DIRECTIONS: Copy out again, unchanged, the line that contains "Annotate this image: element" and every line after it down to the last line of the data.

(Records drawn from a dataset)
------------------------------------------------------------------------

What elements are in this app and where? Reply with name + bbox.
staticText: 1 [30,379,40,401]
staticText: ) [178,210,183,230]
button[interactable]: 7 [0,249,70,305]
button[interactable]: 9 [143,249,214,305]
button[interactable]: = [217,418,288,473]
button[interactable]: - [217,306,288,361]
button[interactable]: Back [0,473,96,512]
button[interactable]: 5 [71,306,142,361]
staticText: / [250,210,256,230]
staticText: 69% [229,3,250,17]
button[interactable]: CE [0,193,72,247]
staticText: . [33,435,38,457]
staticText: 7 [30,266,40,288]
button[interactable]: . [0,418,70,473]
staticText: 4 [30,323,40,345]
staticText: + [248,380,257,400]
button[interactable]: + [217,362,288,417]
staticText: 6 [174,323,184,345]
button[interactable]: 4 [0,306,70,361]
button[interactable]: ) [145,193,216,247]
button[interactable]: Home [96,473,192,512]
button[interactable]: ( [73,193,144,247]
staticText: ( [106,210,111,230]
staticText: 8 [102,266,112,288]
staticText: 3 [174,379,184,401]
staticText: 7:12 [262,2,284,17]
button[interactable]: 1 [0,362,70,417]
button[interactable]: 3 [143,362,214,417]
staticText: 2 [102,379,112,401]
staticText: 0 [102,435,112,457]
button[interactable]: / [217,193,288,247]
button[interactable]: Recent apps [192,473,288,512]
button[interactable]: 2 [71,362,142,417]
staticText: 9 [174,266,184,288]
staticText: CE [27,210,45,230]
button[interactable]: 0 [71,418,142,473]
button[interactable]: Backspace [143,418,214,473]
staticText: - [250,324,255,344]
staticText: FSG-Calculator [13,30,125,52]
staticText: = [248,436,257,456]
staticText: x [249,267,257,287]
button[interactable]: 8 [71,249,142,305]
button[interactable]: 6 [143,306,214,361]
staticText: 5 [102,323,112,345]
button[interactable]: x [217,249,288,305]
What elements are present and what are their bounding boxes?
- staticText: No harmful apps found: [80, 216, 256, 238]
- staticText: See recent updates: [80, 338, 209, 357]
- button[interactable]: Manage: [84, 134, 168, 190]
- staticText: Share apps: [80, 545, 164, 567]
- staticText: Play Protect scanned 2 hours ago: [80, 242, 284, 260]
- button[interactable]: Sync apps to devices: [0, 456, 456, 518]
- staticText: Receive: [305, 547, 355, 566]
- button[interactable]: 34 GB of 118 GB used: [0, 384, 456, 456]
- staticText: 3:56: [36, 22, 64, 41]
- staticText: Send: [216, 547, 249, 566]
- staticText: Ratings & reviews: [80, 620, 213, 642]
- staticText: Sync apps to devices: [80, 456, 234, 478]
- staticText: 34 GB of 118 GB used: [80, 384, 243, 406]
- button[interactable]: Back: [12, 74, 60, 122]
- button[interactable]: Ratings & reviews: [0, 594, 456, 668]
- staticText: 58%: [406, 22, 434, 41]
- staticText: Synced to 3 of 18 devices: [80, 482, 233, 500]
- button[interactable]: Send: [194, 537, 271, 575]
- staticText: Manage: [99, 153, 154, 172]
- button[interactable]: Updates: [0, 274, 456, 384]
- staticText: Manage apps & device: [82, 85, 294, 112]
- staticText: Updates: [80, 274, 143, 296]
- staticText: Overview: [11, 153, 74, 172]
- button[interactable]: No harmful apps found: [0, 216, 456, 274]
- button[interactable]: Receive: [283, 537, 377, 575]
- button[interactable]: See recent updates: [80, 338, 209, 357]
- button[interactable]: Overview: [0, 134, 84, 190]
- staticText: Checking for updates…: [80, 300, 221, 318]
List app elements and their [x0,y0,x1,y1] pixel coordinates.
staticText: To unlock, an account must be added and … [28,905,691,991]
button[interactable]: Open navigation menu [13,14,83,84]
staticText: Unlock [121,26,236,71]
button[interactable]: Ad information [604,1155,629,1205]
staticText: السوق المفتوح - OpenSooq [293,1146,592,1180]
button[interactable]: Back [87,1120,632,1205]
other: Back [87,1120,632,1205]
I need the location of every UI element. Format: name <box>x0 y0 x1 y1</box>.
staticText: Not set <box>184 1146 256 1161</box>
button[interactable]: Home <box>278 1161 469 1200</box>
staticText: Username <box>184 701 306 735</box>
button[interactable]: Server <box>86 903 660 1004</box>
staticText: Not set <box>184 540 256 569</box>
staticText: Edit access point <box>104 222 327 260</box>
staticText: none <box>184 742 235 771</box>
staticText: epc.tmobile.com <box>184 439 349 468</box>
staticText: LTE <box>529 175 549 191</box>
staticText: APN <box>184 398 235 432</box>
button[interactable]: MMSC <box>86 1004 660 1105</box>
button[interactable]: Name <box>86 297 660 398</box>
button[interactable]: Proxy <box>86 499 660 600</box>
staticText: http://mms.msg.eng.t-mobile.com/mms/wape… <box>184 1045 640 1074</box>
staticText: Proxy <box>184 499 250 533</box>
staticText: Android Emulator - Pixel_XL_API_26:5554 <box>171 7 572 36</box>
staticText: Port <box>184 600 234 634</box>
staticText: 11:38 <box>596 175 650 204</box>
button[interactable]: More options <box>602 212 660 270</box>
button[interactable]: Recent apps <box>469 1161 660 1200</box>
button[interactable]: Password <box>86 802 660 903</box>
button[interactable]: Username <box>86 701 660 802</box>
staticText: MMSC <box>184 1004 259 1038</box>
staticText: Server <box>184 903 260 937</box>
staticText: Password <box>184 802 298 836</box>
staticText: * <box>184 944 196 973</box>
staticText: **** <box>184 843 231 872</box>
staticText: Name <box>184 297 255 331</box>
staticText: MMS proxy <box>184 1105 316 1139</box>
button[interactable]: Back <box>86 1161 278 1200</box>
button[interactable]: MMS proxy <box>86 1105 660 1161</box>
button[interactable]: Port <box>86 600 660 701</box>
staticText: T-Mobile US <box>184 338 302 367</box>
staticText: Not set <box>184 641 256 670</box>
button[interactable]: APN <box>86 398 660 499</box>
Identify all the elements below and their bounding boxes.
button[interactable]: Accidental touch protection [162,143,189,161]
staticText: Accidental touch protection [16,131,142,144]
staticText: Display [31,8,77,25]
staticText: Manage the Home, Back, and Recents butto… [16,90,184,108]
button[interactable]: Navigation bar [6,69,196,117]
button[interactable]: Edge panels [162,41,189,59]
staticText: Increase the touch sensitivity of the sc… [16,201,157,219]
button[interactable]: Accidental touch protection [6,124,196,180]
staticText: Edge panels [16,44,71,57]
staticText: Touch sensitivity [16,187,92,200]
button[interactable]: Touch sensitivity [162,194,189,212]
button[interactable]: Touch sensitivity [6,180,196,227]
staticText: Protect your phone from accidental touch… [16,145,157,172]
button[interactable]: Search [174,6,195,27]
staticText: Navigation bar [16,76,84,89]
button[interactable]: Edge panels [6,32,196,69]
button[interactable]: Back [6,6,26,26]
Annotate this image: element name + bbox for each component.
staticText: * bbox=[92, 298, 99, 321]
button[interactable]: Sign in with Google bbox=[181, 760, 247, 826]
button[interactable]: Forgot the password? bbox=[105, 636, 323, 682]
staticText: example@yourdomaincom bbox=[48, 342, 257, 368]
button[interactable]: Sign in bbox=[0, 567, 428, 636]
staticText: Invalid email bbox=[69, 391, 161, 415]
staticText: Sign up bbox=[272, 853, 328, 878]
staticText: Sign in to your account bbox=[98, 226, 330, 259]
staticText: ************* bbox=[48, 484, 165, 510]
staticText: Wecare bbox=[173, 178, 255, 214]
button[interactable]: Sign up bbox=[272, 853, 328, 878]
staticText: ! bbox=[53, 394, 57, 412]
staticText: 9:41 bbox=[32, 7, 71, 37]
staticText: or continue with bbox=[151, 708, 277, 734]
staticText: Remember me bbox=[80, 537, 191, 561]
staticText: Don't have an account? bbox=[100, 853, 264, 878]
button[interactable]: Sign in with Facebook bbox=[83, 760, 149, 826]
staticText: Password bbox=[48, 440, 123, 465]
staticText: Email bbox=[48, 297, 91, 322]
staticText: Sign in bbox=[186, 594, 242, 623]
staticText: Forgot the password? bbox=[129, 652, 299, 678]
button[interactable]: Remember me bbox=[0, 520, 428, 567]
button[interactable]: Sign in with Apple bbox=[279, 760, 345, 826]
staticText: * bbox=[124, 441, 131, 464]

------------------------------------------------------------------------

THE COMPLETED TASK:
Annotate this image: element name + bbox for each component.
staticText: * bbox=[92, 298, 99, 321]
button[interactable]: Sign in with Google bbox=[181, 760, 247, 826]
button[interactable]: Forgot the password? bbox=[105, 636, 323, 682]
staticText: example@yourdomaincom bbox=[48, 342, 257, 368]
button[interactable]: Sign in bbox=[0, 567, 428, 636]
staticText: Invalid email bbox=[69, 391, 161, 415]
staticText: Sign up bbox=[272, 853, 328, 878]
staticText: Sign in to your account bbox=[98, 226, 330, 259]
staticText: ************* bbox=[48, 484, 165, 510]
staticText: Wecare bbox=[173, 178, 255, 214]
button[interactable]: Sign up bbox=[272, 853, 328, 878]
staticText: ! bbox=[53, 394, 57, 412]
staticText: 9:41 bbox=[32, 7, 71, 37]
staticText: or continue with bbox=[151, 708, 277, 734]
staticText: Remember me bbox=[80, 537, 191, 561]
staticText: Don't have an account? bbox=[100, 853, 264, 878]
button[interactable]: Sign in with Facebook bbox=[83, 760, 149, 826]
staticText: Password bbox=[48, 440, 123, 465]
staticText: Email bbox=[48, 297, 91, 322]
staticText: Sign in bbox=[186, 594, 242, 623]
staticText: Forgot the password? bbox=[129, 652, 299, 678]
button[interactable]: Remember me bbox=[0, 520, 428, 567]
button[interactable]: Sign in with Apple bbox=[279, 760, 345, 826]
staticText: * bbox=[124, 441, 131, 464]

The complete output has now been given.